» To do
The answer must be exactly the lines from the one containing "Εργασίες Φοιτητών Πρακτικής Άσκησης 2022" through the end of the material, with both ends kept and no other lines.

» Record excerpts

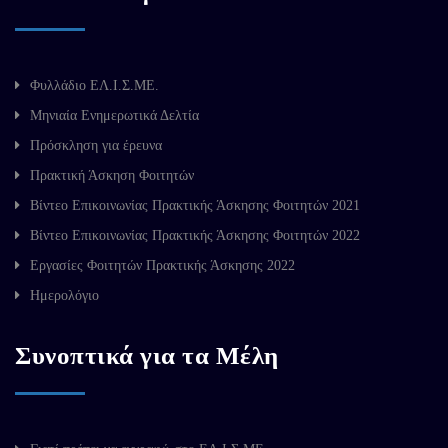
Φυλλάδιο ΕΛ.Ι.Σ.ΜΕ.
Μηνιαία Ενημερωτικά Δελτία
Πρόσκληση για έρευνα
Πρακτική Άσκηση Φοιτητών
Βίντεο Επικοινωνίας Πρακτικής Άσκησης Φοιτητών 2021
Βίντεο Επικοινωνίας Πρακτικής Άσκησης Φοιτητών 2022
Εργασίες Φοιτητών Πρακτικής Άσκησης 2022
Ημερολόγιο
Συνοπτικά για τα Μέλη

» Output for this task
Εργασίες Φοιτητών Πρακτικής Άσκησης 2022
Ημερολόγιο
Συνοπτικά για τα Μέλη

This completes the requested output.